FARMINGTON HILLS, Mich.—Ocuphire Pharma, Inc. (Nasdaq: OCUP), a clinical-stage ophthalmic biopharmaceutical company focused on developing and commercializing small-molecule therapies for the treatment of patients with retinal and refractive eye disorders, has announced financial results for the second quarter ended June 30, 2024. Reported license and collaborations revenue was $1.1 million for the three months ended June 30, 2024 compared with $3.7 million for the same period in 2023. Net loss for the quarter ended June 30, 2024, was $7.8 million compared with a net loss of $5.0 million for the second quarter of 2023, according to the announcement.

As of June 30, 2024, Ocuphire had cash and cash equivalents of $41.4 million. Based on current projections, management said that it believes that the cash on hand will be sufficient to fund operations for the next 12 months.

“APX3330 (a twice-a-day oral tablet currently being developed for diabetic retinopathy and diabetic macular edema) has potential to be the first non-invasive, early treatment to delay vision-threatening complications in millions of patients with non-proliferative diabetic retinopathy who otherwise remain untreated, and we are pleased with the progress on our preparations for the next clinical study," said George Magrath, MD, MBA, MS, CEO of Ocuphire. "We continue to work collaboratively with the U.S. Food and Drug Administration on our submitted Special Protocol Assessment for Phase 2/3 and the overall clinical development plan for APX3330.”

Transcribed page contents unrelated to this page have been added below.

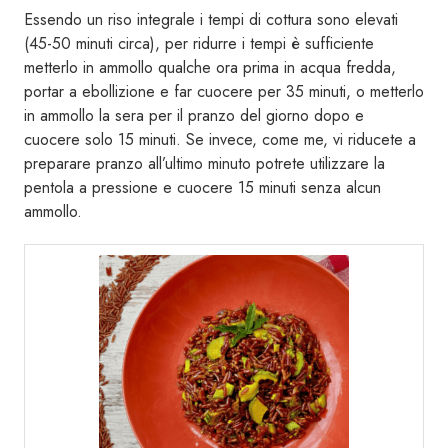
Essendo un riso integrale i tempi di cottura sono elevati
(45-50 minuti circa), per ridurre i tempi è sufficiente
metterlo in ammollo qualche ora prima in acqua fredda,
portar a ebollizione e far cuocere per 35 minuti, o metterlo
in ammollo la sera per il pranzo del giorno dopo e
cuocere solo 15 minuti. Se invece, come me, vi riducete a
preparare pranzo all’ultimo minuto potrete utilizzare la
pentola a pressione e cuocere 15 minuti senza alcun
ammollo.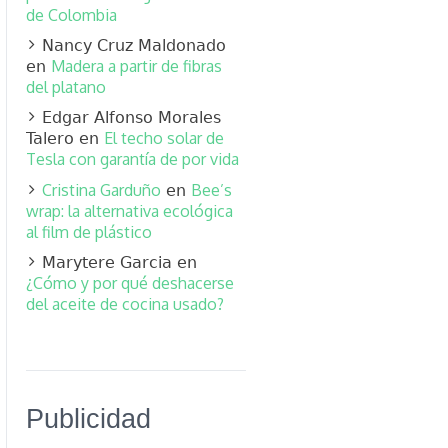
de Colombia
Nancy Cruz Maldonado
Madera a partir de fibras
en
del platano
Edgar Alfonso Morales
El techo solar de
Talero
en
Tesla con garantía de por vida
Cristina Garduño
Bee’s
en
wrap: la alternativa ecológica
al film de plástico
Marytere Garcia
en
¿Cómo y por qué deshacerse
del aceite de cocina usado?
Publicidad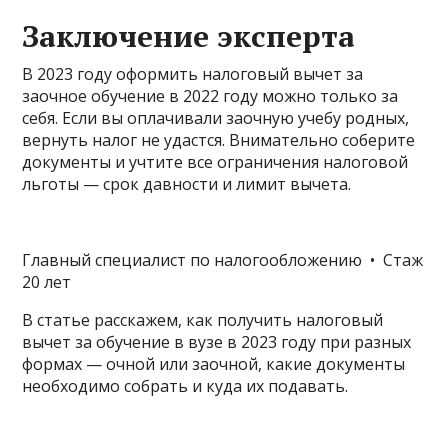
Заключение эксперта
В 2023 году оформить налоговый вычет за
заочное обучение в 2022 году можно только за
себя. Если вы оплачивали заочную учебу родных,
вернуть налог не удастся. Внимательно соберите
документы и учтите все ограничения налоговой
льготы — срок давности и лимит вычета.
Главный специалист по налогообложению • Стаж
20 лет
В статье расскажем, как получить налоговый
вычет за обучение в вузе в 2023 году при разных
формах — очной или заочной, какие документы
необходимо собрать и куда их подавать.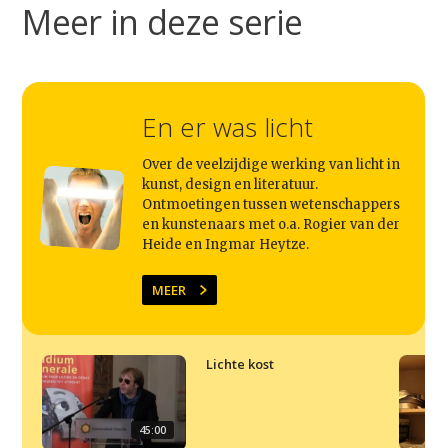
Studium Generale
Meer in deze serie
Home
Agenda
En er was licht
Video
Podcast
Over de veelzijdige werking van licht in
kunst, design en literatuur.
Artikelen
Ontmoetingen tussen wetenschappers
en kunstenaars met o.a. Rogier van der
Contact
Heide en Ingmar Heytze.
MEER
Lichte kost
45:00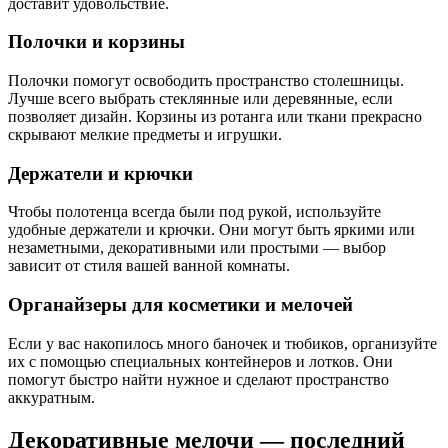
доставит удовольствие.
Полочки и корзины
Полочки помогут освободить пространство столешницы.
Лучше всего выбрать стеклянные или деревянные, если
позволяет дизайн. Корзины из ротанга или ткани прекрасно
скрывают мелкие предметы и игрушки.
Держатели и крючки
Чтобы полотенца всегда были под рукой, используйте
удобные держатели и крючки. Они могут быть яркими или
незаметными, декоративными или простыми — выбор
зависит от стиля вашей ванной комнаты.
Органайзеры для косметики и мелочей
Если у вас накопилось много баночек и тюбиков, организуйте
их с помощью специальных контейнеров и лотков. Они
помогут быстро найти нужное и сделают пространство
аккуратным.
Декоративные мелочи — последний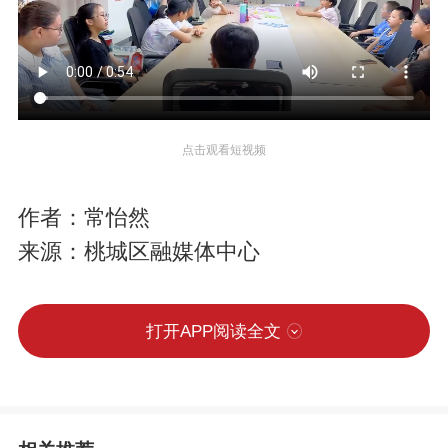
点击观看短视频
作者：常怡然
来源：桃城区融媒体中心
打开APP阅读全文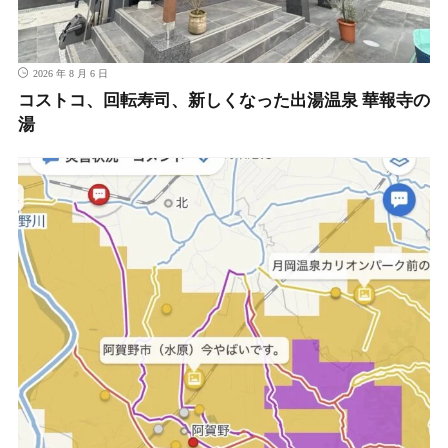
2026 年 8 月 6 日
コストコ、回転寿司、新しくなった出湯温泉 華報寺の
湯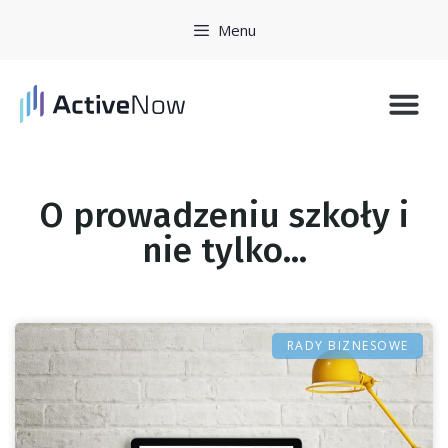
Menu
Historie 
Zarejestruj się
O prowadzeniu szkoły i
nie tylko...
RADY BIZNESOWE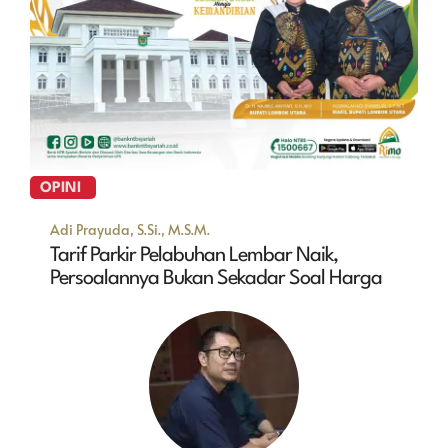
OPINI
Adi Prayuda, S.Si., M.S.M.
Tarif Parkir Pelabuhan Lembar Naik,
Persoalannya Bukan Sekadar Soal Harga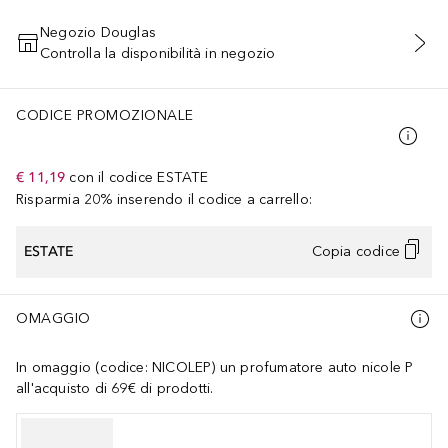
Negozio Douglas
Controlla la disponibilità in negozio
AGGIUNGI AL CARRELLO
CODICE PROMOZIONALE
€ 11,19
con il codice
ESTATE
Risparmia 20% inserendo il codice a carrello:
ESTATE
Copia codice
OMAGGIO
In omaggio (codice: NICOLEP) un profumatore auto nicole P
all'acquisto di 69€ di prodotti.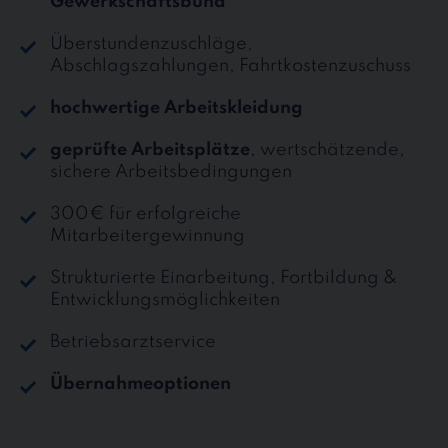
Gewerkschaftsbund
Überstundenzuschläge,
Abschlagszahlungen, Fahrtkostenzuschuss
hochwertige Arbeitskleidung
geprüfte Arbeitsplätze
, wertschätzende,
sichere Arbeitsbedingungen
300€ für erfolgreiche
Mitarbeitergewinnung
Strukturierte Einarbeitung, Fortbildung &
Entwicklungsmöglichkeiten
Betriebsarztservice
Übernahmeoptionen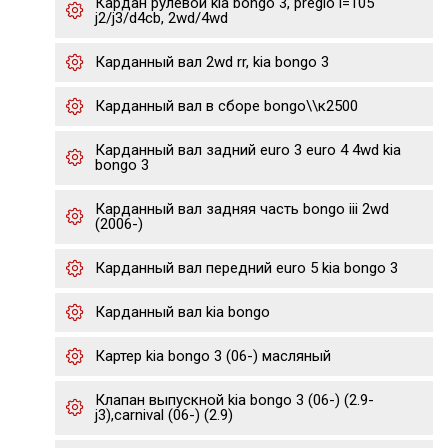
Кардан рулевой kia bongo 3, pregio l=105
j2/j3/d4cb, 2wd/4wd
Карданный вал 2wd rr, kia bongo 3
Карданный вал в сборе bongo\\к2500
Карданный вал задний euro 3 euro 4 4wd kia
bongo 3
Карданный вал задняя часть bongo iii 2wd
(2006-)
Карданный вал передний euro 5 kia bongo 3
Карданный вал kia bongo
Картер kia bongo 3 (06-) масляный
Клапан выпускной kia bongo 3 (06-) (2.9-
j3),carnival (06-) (2.9)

He added, “We are also making progress on additional indications for phentolamine ophthalmic solution. The VEGA-3 Phase 3 trial in presbyopia, funded by our commercial partner, has begun recruiting. Phentolamine ophthalmic solution has demonstrated a differentiated product profile in prior presbyopia studies, and we believe it could be a promising and convenient treatment option for the growing number of people with this condition. The LYNX-2 Phase 3 study in dim light disturbances (“DLD”) has seen strong enrollment and could provide a differentiated product for patients,” Magrath said.